Start of DATA
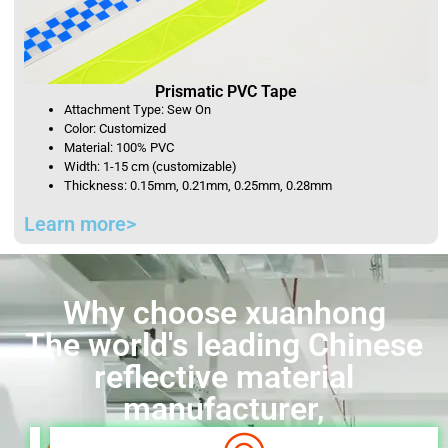
Prismatic PVC Tape
Attachment Type: Sew On
Color: Customized
Material: 100% PVC
Width: 1-15 cm (customizable)
Thickness: 0.15mm, 0.21mm, 0.25mm, 0.28mm
Learn more>
Why choose xuanhong
The world's leading Chinese
reflective material
manufacturer,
End of DATA
**BRIEF**
Without including any picture, write out the material above verbatim.

**TASK SOLUTION**
Prismatic PVC Tape
Attachment Type: Sew On
Color: Customized
Material: 100% PVC
Width: 1-15 cm (customizable)
Thickness: 0.15mm, 0.21mm, 0.25mm, 0.28mm
Learn more>
Why choose xuanhong
The world's leading Chinese
reflective material
manufacturer,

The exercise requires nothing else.